(Dataset entries)
+ + +

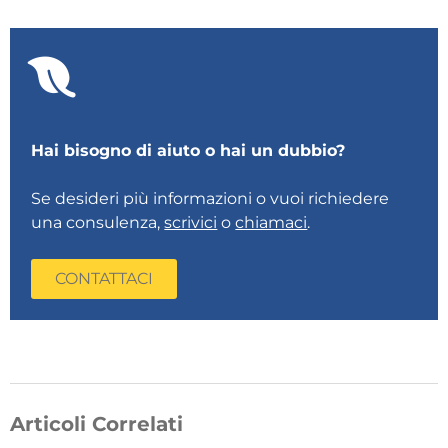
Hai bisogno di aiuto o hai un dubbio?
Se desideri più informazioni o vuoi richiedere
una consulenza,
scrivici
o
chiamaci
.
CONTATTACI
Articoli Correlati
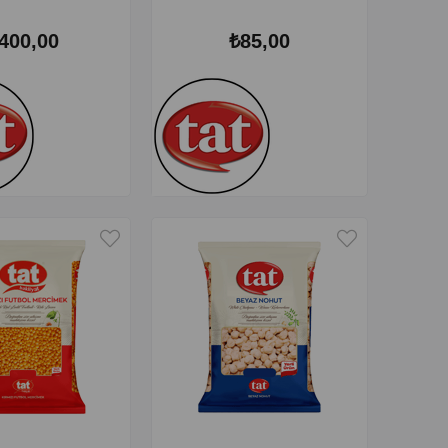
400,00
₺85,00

+ + +

→ **Task goal**
The result should be the full set of entries above, restated exactly and without images.

→ **Response to the exercise**
Hai bisogno di aiuto o hai un dubbio?
Se desideri più informazioni o vuoi richiedere
una consulenza,
scrivici
o
chiamaci
.
CONTATTACI
Articoli Correlati
400,00
₺85,00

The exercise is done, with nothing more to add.